Dr Soumya Swaminathan – First Indian – WHO

Dr Soumya Swaminathan, Director-General (DG) of the Indian Council of Medical Research (ICMR) and secretary, department of health research, is the first Indian to be appointed to the second highest position at the World Health Organization (WHO) in Geneva. Known in particular for her work on tuberculosis, Swaminathan will be taking over her new role as deputy DG, Programmes, at WHO within a few weeks. She spoke to Rohit E David on the challenges facing the world’s apex health body, the problems in Indian healthcare and India’s role in the global health architecture:

What are some of the challenges in front of you as WHO deputy DG?

First of all, the responsibility is huge. The work which WHO’s DG has given me as deputy DG, Programmes, means working across divisions of WHO. My job will be to achieve the goals he has laid out. I see it as a wonderful opportunity. I think I will be able to bring people together, synergise them and focus on some high impact programmes.

You are the daughter of MS Swaminathan, the father of India’s Green Revolution.
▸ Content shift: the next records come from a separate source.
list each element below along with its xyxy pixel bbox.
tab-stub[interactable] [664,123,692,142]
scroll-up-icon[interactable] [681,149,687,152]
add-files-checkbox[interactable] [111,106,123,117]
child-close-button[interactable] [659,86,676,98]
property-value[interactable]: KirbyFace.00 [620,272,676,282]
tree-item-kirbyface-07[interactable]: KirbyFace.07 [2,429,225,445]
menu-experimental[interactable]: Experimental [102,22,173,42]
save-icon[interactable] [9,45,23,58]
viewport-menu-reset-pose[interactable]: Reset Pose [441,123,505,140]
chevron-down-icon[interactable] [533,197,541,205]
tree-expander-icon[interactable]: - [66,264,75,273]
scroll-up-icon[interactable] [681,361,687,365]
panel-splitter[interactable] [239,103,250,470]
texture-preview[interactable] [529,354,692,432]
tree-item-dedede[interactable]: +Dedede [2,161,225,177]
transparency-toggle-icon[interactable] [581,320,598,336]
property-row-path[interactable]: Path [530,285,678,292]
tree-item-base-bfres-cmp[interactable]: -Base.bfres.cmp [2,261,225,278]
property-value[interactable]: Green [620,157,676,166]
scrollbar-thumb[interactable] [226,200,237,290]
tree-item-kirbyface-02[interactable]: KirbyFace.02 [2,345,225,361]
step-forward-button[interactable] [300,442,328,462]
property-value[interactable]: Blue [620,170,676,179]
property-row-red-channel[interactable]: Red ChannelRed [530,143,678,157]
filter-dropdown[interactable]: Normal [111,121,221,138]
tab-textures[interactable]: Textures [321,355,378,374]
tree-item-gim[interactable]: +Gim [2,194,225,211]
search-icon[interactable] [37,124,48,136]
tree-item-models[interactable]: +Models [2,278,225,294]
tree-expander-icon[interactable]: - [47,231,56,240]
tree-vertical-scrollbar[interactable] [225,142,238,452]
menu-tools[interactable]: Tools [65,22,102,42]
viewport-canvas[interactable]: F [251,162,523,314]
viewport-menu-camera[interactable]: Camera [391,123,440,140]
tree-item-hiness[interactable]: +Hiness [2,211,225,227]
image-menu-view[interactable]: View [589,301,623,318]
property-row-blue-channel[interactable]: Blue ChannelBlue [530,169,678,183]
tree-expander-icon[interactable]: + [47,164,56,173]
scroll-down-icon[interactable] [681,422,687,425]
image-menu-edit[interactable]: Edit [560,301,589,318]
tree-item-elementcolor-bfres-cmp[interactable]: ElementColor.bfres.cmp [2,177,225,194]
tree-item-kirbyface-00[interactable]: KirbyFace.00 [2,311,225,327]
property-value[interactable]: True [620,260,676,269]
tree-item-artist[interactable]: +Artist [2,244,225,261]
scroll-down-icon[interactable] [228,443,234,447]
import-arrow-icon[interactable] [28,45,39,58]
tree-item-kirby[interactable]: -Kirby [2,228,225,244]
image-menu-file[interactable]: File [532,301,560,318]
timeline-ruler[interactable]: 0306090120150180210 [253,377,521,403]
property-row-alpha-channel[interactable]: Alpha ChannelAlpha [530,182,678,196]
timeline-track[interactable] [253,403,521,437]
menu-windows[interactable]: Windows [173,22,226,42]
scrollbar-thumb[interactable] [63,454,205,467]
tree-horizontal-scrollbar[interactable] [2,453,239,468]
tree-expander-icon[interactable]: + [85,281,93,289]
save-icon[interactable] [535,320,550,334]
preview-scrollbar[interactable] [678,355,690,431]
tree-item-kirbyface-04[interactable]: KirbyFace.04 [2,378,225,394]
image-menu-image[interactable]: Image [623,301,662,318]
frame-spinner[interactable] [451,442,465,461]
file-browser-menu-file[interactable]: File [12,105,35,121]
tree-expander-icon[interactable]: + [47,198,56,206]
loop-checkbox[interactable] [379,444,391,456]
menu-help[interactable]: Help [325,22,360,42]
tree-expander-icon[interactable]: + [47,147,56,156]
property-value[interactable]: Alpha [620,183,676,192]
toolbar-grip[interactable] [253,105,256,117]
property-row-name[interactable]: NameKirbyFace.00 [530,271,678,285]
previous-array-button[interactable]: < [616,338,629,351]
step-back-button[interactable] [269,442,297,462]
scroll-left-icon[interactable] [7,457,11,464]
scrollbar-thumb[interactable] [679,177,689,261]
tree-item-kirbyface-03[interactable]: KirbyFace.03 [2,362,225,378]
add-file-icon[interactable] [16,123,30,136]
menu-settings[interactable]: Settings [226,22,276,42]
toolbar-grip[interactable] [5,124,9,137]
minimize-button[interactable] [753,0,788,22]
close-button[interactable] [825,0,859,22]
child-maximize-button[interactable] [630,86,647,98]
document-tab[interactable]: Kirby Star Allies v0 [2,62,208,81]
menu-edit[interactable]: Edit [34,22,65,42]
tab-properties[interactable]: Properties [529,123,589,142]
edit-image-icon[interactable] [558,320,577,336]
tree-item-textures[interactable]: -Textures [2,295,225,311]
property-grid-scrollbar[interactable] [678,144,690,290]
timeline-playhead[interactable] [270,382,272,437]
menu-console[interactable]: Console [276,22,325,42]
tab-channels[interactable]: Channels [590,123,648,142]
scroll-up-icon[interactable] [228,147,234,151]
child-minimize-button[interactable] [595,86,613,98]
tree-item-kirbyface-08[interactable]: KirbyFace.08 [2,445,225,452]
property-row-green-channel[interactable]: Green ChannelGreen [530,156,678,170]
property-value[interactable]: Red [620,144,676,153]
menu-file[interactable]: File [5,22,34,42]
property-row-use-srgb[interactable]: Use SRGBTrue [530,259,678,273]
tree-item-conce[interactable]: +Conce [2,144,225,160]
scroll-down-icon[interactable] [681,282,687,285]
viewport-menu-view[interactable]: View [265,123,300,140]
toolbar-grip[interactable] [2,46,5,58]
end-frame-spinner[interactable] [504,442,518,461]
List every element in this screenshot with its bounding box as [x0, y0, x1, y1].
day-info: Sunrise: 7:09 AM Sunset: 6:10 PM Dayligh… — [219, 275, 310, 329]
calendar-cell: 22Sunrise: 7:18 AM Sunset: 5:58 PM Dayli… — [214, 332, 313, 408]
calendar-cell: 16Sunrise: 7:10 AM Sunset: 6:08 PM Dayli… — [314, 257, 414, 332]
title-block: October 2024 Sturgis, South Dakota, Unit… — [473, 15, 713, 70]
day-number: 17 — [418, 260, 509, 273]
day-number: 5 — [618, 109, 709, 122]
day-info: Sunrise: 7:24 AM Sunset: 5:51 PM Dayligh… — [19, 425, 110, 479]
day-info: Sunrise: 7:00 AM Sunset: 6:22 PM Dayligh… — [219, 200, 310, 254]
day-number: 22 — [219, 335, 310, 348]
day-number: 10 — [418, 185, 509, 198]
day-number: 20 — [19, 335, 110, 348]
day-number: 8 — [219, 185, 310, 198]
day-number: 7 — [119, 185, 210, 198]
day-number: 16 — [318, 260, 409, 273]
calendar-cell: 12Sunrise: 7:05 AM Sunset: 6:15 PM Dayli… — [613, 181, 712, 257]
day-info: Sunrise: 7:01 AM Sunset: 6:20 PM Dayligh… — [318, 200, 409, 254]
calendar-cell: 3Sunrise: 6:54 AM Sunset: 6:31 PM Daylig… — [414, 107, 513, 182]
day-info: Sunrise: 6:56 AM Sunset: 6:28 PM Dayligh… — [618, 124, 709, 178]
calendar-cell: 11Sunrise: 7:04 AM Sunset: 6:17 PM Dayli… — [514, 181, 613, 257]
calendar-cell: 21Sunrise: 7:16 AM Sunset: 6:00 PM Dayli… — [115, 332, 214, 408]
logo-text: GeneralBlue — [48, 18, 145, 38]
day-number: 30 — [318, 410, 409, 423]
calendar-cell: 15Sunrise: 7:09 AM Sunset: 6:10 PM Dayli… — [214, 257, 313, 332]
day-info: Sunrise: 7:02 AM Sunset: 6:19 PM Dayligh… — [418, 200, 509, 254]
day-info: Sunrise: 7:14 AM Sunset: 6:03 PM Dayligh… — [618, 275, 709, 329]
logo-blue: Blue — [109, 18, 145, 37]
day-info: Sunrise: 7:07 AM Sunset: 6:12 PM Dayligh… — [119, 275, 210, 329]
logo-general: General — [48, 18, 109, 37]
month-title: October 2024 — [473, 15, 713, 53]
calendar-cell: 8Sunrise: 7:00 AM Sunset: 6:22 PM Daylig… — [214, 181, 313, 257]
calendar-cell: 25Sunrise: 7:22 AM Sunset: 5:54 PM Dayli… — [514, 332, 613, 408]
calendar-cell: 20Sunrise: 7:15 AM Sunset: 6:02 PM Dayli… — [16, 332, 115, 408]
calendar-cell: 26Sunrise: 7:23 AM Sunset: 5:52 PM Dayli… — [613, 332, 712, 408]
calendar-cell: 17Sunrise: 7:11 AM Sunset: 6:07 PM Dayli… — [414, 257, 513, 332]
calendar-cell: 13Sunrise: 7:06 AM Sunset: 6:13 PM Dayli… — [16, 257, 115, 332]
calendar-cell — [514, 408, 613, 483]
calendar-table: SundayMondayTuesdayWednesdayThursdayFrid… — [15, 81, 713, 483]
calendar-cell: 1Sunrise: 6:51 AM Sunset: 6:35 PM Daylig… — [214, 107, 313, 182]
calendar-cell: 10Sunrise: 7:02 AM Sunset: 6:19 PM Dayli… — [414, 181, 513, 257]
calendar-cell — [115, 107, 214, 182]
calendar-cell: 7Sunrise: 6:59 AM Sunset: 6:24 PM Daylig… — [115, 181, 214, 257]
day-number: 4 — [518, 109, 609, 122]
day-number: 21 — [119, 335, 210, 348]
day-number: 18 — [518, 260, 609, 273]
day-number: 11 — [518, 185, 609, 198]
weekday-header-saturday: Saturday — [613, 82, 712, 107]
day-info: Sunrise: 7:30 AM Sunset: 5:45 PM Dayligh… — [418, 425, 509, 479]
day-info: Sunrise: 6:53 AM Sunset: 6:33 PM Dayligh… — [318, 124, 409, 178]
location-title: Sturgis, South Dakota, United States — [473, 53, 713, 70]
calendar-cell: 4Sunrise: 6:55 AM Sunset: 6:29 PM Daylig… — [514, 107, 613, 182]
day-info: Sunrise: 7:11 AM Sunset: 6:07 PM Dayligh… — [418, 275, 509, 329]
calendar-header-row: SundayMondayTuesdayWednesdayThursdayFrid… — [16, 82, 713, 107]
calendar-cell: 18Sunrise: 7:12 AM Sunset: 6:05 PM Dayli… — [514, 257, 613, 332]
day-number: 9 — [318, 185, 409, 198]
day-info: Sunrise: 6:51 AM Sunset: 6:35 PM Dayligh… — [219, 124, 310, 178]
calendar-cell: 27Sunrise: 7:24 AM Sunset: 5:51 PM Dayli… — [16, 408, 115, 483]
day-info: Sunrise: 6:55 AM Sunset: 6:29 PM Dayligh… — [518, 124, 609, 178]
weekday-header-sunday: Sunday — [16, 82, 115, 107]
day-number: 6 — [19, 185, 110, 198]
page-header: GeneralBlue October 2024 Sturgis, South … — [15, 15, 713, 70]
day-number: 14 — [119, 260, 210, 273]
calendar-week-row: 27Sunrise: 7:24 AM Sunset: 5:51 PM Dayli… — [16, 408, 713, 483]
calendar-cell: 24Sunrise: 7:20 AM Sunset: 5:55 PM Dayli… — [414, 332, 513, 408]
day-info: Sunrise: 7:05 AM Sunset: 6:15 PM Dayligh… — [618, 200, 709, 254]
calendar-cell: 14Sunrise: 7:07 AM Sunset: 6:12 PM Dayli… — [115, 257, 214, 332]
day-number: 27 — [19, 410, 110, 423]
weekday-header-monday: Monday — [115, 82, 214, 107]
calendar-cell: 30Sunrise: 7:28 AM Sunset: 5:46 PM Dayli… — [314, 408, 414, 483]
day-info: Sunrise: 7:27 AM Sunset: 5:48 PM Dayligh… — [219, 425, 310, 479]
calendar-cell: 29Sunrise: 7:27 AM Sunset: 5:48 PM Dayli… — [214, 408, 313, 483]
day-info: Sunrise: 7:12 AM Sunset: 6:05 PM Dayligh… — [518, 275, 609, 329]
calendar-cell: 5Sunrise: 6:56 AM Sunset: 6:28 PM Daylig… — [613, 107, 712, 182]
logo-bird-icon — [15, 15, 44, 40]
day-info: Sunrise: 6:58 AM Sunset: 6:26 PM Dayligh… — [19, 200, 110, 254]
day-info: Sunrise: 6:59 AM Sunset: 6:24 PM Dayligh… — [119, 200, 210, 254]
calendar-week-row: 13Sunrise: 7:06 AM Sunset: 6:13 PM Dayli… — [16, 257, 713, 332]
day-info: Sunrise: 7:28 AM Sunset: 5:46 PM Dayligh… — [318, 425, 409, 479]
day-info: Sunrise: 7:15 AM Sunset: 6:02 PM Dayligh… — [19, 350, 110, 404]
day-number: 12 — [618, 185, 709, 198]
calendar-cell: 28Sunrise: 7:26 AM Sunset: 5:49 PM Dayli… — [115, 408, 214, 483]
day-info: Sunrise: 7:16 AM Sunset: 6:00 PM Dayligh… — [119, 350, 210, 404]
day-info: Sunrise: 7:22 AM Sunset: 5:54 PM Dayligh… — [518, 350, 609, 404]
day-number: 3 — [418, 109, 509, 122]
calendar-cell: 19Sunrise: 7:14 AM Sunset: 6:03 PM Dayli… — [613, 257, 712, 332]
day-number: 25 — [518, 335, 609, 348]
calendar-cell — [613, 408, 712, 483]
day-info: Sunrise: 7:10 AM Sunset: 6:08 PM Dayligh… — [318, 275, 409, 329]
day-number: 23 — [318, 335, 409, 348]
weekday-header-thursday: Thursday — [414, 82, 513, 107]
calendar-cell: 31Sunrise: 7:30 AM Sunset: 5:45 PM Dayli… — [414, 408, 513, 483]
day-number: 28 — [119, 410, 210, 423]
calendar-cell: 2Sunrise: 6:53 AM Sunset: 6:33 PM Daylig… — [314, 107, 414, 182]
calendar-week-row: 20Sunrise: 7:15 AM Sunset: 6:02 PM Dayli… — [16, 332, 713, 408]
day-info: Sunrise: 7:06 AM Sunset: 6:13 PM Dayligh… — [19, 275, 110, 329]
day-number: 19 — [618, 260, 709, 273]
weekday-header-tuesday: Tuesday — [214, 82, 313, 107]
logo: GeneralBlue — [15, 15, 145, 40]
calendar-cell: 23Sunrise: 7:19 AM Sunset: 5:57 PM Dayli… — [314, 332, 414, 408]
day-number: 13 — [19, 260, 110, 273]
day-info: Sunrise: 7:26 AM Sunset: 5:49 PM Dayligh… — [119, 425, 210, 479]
Will you also usher in a revolution at WHO?

WHO is a huge organisation and I will be playing an important role no doubt as the number two. I would do my best in that post. The position will give me an opportunity to do a lot of good for global health.

India has a big role in global healthcare. How can India help in creating a good healthcare facility for the world?

India is already playing a huge part in the global health club by way of producing drugs and vaccines. I think over 50-60% of generic drugs and vaccines across the world are now supplied from India. That’s a huge contribution as well as a responsibility.

Now, we can also deliver in other areas in healthcare, especially in innovation of affordable and cost effective technology – whether that’s diagnostic or devices. We can serve Indian healthcare but also the world. I think India has a huge potential to come up with vaccines much before anyone else in the world. Sometimes we do need partnerships. The rotavirus vaccine was in partnership with many different agencies and groups.

What ails India’s public healthcare?

We have a wide spectrum of public healthcare facilities. This extends from some of the southern states which have done extremely well to a large number of emerging states which have a lot of catching up to do. I think the basic issue has been lack of prioritisation. Now there is widespread recognition that health has to be very high on the priority list of any government – central or state. The situation is changing now.

How can WHO help India eliminate tuberculosis?

In fact, India can help the world eliminate tuberculosis. Most of the world’s TB patients are from India. We have got everything it takes to develop new tools, strategies to control and eliminate TB. We have got the basic research and development (R&D), patients whom we can do clinical trials on, funding and political commitment.

Nobody believed that India could eradicate polio, but we did it. TB equally looks like a big challenge. But everything is being laid out for eliminating TB, if that plan can be implemented. I see no difficulty. WHO can bring countries together to provide technical assistance wherever needed.

You have advocated universal health coverage. Can you expound a bit more on what you mean by that?

Universal health coverage is the biggest goal of WHO. To take a country like India, and many others which are probably in a worse situation, and provide health coverage to them is the aim. This will mean starting from physical infrastructure in remote areas, human resources both in remote and urban areas, health financing and ensuring health insurance. The goal is to provide universal healthcare to everyone in the world.

WHO has 60% employees who are women in its wings. Do you feel that gender bias has been broken in the world’s apex health organisation?

It is a very strong message. Women in leadership positions can make a difference in global health. Let’s see. It is a very exciting beginning. A couple of years in the job will show.